▸ Problem requirements
Starting at the line that holds "Нужна помощ" and stopping at the line that holds "de esgoto feitos na Gruta de", restate the records below word for word, with both of those lines included.

Data items
------------------------------------------------
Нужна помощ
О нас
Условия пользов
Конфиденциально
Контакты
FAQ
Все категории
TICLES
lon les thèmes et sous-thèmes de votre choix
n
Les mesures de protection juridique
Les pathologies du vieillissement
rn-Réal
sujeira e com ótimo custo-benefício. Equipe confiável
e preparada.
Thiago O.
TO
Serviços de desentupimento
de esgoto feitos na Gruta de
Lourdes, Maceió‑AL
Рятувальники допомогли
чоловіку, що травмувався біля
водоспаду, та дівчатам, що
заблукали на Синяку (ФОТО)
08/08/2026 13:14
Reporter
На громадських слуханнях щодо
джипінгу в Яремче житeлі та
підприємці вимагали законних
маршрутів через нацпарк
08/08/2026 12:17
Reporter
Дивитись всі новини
------------------------------------------------
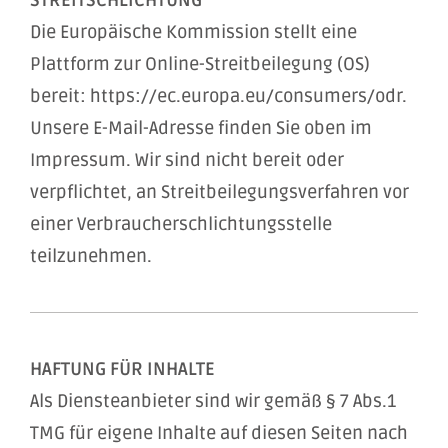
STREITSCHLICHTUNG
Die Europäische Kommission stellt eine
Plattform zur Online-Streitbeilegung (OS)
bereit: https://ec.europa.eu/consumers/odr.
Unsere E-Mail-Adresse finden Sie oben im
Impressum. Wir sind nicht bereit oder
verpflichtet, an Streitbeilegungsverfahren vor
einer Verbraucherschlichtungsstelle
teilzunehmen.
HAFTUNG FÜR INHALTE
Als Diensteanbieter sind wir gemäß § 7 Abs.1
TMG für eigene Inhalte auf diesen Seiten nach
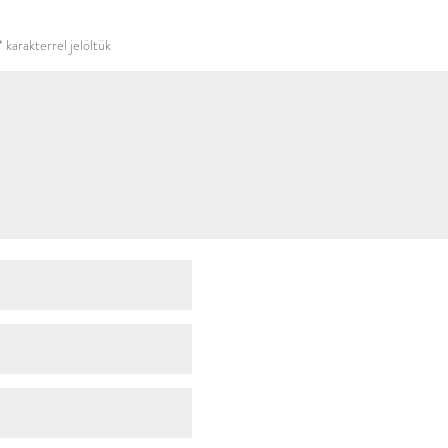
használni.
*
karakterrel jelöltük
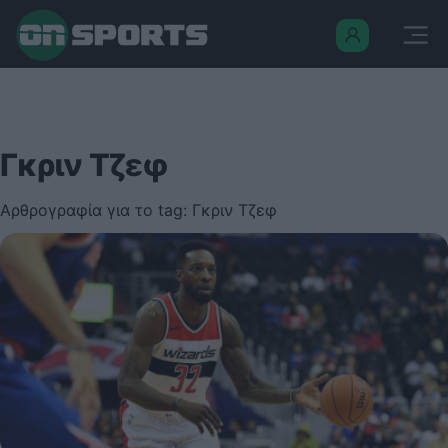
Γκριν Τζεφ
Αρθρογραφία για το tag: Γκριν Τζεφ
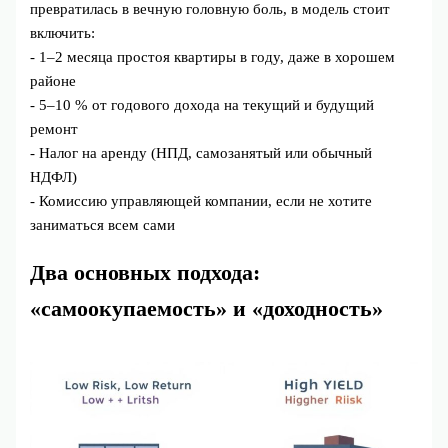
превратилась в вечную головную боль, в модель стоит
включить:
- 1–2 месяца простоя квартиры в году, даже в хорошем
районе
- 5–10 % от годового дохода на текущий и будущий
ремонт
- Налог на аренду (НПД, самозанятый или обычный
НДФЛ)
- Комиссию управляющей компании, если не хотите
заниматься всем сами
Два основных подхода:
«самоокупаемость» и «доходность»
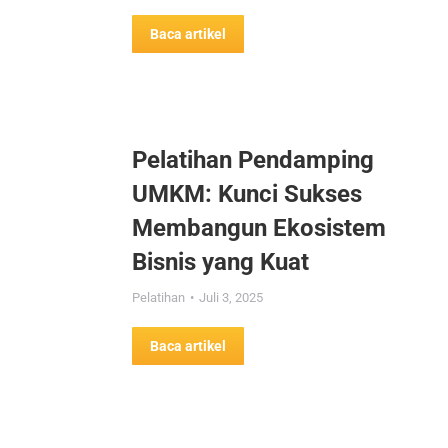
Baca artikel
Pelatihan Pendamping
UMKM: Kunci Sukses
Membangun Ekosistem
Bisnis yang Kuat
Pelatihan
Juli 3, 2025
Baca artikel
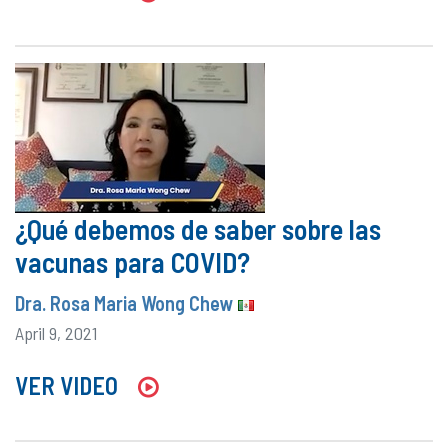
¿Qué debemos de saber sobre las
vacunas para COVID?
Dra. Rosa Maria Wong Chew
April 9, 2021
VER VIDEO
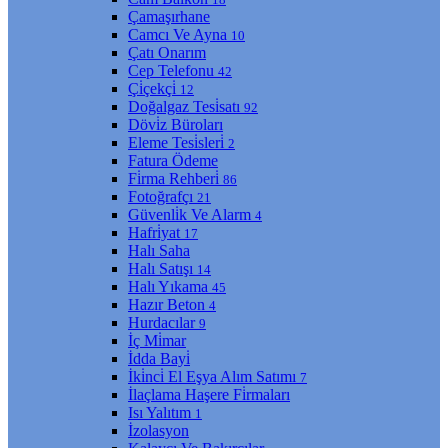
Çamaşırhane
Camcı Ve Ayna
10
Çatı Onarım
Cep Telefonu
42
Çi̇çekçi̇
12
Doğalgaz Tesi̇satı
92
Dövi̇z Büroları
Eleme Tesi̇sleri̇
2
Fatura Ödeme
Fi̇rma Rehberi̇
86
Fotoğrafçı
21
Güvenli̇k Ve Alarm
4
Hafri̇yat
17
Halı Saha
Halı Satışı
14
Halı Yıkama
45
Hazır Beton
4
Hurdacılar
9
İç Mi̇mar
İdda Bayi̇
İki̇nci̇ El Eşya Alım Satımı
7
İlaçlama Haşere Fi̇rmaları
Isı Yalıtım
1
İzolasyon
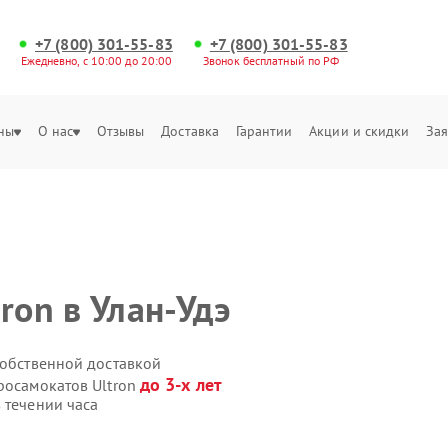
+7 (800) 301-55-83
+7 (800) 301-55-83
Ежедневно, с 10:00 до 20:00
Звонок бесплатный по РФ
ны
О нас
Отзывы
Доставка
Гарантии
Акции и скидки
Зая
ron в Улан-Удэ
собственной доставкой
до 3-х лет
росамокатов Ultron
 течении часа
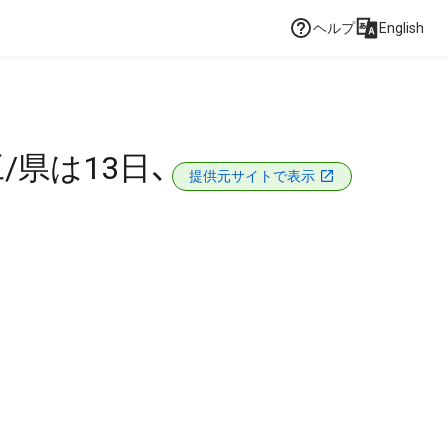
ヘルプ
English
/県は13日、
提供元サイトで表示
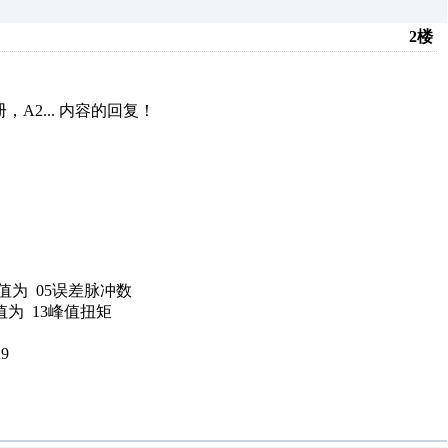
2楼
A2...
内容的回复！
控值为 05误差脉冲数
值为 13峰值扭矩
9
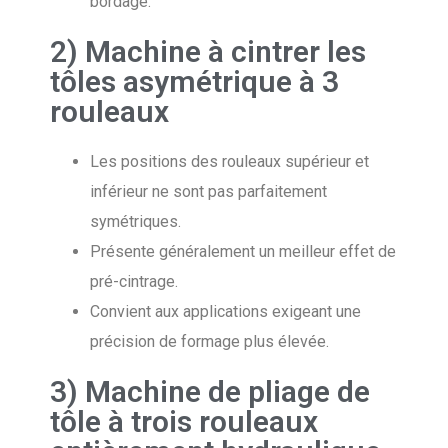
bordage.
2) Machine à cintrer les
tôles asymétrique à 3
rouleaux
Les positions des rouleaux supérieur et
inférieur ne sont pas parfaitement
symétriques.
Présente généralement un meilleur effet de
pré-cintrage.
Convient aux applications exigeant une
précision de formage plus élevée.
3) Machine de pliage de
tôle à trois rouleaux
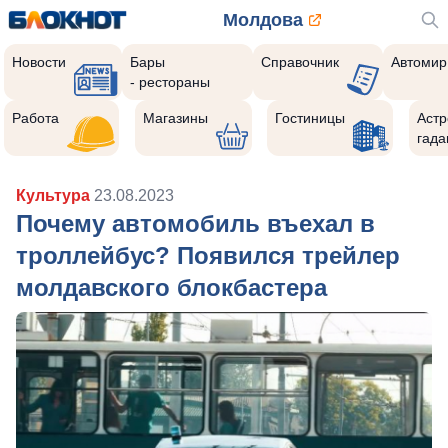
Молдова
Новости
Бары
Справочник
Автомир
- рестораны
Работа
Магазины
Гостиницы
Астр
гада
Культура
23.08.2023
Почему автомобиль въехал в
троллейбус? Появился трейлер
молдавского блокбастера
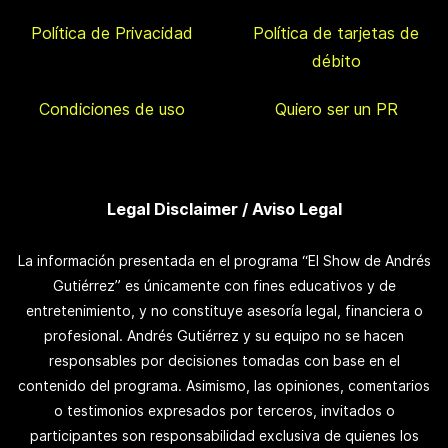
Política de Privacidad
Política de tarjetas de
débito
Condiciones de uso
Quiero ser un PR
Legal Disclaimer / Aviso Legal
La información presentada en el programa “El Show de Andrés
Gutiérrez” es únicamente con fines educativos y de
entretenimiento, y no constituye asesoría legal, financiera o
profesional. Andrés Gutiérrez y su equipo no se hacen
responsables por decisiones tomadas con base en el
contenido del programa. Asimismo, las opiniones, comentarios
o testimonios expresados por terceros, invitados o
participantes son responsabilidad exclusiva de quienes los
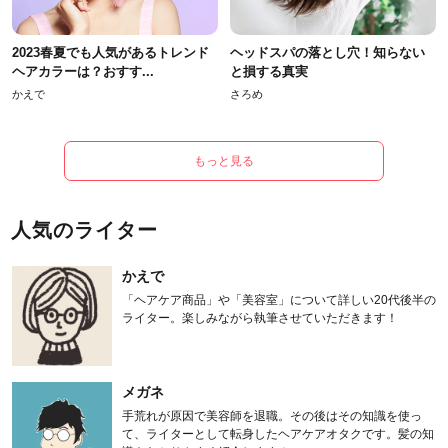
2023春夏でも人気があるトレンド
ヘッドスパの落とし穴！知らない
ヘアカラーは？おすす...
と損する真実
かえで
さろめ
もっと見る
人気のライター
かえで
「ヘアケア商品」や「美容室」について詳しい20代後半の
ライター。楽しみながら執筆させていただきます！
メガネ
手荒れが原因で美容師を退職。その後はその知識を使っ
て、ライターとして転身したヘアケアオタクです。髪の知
------------------------------------------------
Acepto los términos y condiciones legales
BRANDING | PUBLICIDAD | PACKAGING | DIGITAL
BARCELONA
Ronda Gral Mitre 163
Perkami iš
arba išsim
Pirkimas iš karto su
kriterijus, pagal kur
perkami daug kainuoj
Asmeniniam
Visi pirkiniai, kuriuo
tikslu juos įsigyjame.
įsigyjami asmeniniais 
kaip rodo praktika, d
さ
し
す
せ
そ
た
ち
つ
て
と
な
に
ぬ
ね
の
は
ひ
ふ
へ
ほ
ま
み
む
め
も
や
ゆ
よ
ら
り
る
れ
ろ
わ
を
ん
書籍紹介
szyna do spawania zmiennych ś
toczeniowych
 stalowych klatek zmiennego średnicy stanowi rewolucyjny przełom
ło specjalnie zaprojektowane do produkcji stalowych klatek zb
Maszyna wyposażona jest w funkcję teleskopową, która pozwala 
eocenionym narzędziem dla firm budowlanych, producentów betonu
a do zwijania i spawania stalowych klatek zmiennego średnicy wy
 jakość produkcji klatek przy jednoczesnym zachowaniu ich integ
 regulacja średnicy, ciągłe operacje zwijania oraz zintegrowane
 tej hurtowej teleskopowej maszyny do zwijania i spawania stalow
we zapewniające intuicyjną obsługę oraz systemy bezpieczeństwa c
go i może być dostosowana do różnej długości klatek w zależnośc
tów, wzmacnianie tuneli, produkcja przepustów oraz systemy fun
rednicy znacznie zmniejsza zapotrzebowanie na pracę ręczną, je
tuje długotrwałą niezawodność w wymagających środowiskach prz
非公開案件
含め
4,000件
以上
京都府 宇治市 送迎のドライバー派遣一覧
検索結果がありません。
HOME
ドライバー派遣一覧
------------------------------------------------
▸ Expected answer
Нужна помощ
О нас
Условия пользов
Конфиденциально
Контакты
FAQ
Все категории
TICLES
lon les thèmes et sous-thèmes de votre choix
n
Les mesures de protection juridique
Les pathologies du vieillissement
rn-Réal
sujeira e com ótimo custo-benefício. Equipe confiável
e preparada.
Thiago O.
TO
Serviços de desentupimento
de esgoto feitos na Gruta de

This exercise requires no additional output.